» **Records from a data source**
☆ ☆ ☆

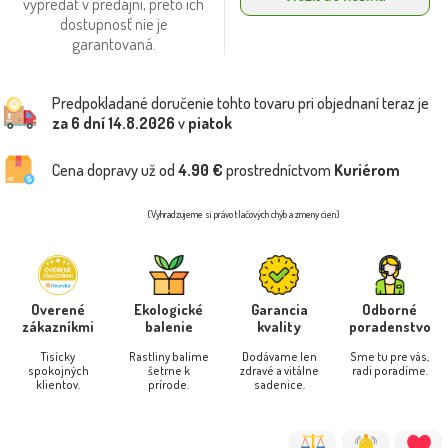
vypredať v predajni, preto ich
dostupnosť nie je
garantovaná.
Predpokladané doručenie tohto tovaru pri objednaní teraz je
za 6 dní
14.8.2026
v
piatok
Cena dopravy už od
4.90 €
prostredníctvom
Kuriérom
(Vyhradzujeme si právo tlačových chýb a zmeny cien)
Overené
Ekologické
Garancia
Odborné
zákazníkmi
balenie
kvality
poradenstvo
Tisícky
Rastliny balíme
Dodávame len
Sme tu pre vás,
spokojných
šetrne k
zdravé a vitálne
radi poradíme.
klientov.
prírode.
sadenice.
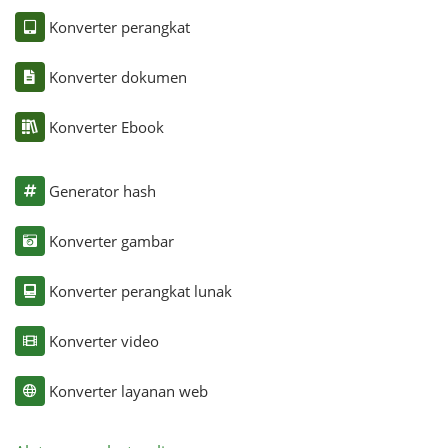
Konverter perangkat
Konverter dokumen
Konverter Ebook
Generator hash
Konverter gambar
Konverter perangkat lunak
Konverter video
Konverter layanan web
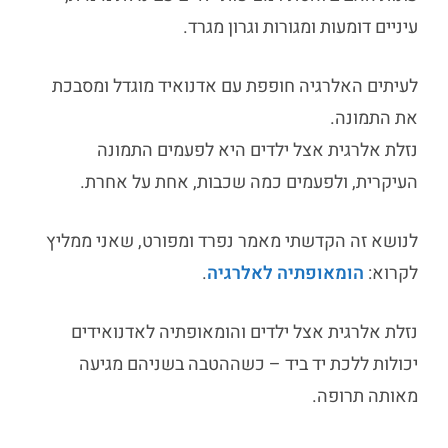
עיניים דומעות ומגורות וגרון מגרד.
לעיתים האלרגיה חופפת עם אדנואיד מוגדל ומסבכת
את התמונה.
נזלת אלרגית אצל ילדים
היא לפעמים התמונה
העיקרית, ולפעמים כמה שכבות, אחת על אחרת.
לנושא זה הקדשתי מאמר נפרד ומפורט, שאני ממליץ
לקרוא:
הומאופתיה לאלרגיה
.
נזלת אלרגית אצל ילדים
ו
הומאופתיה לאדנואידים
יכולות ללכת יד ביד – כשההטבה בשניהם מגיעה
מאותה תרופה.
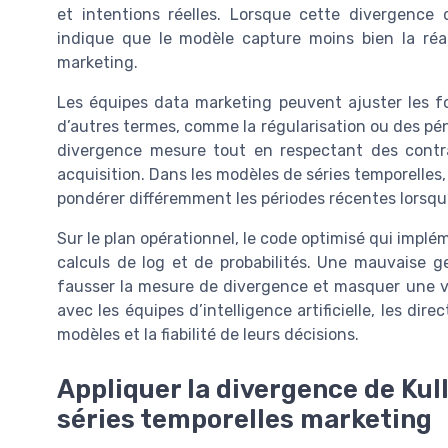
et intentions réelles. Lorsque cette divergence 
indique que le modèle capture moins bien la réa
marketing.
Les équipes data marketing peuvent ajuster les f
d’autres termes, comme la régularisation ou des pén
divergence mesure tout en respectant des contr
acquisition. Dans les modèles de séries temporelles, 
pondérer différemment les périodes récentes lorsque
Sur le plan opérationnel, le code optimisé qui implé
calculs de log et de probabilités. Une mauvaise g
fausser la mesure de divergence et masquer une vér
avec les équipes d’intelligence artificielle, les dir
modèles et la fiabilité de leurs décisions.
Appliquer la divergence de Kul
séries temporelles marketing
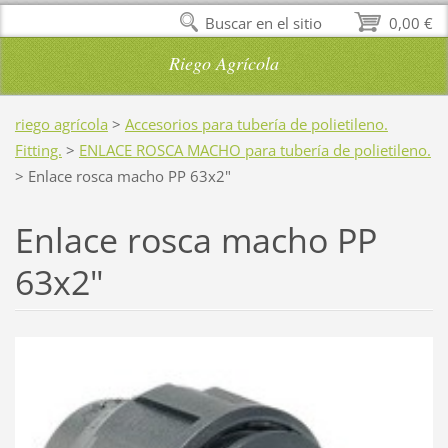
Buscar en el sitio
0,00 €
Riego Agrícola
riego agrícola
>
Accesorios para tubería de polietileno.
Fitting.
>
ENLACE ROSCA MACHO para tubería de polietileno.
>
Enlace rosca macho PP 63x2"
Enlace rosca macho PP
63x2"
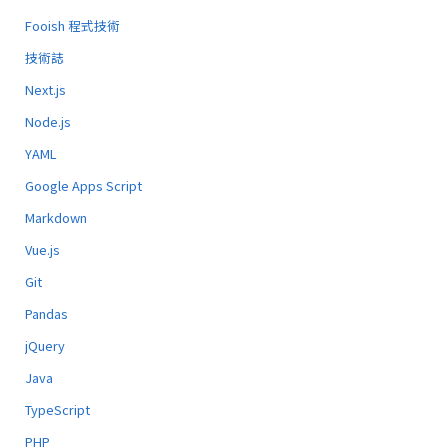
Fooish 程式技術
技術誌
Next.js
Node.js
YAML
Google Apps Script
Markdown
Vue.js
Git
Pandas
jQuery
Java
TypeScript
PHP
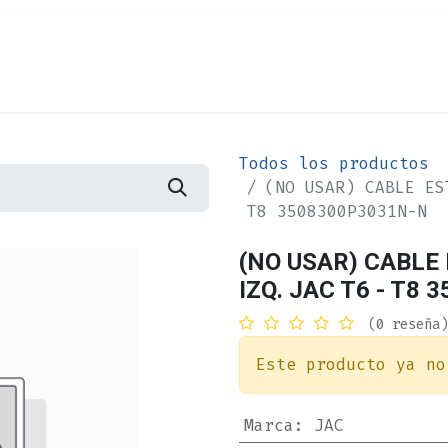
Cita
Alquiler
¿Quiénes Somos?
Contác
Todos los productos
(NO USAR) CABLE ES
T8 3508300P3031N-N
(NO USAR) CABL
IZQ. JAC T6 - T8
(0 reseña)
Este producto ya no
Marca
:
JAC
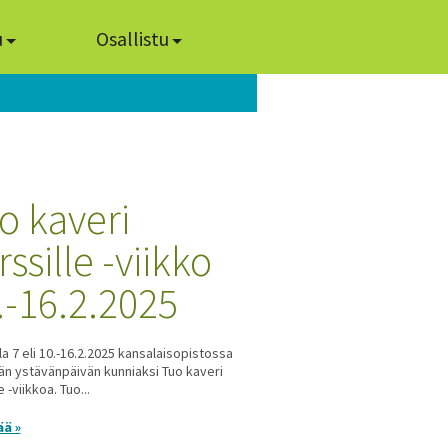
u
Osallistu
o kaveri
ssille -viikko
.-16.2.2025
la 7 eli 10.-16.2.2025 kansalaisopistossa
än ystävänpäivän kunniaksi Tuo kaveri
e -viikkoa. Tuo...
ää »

☆ ☆ ☆

» **The problem**
Each line in the data that holds the string "temporelles" should be found and copied.

» **Solution to the exercise**
acquisition. Dans les modèles de séries temporelles, 
séries temporelles marketing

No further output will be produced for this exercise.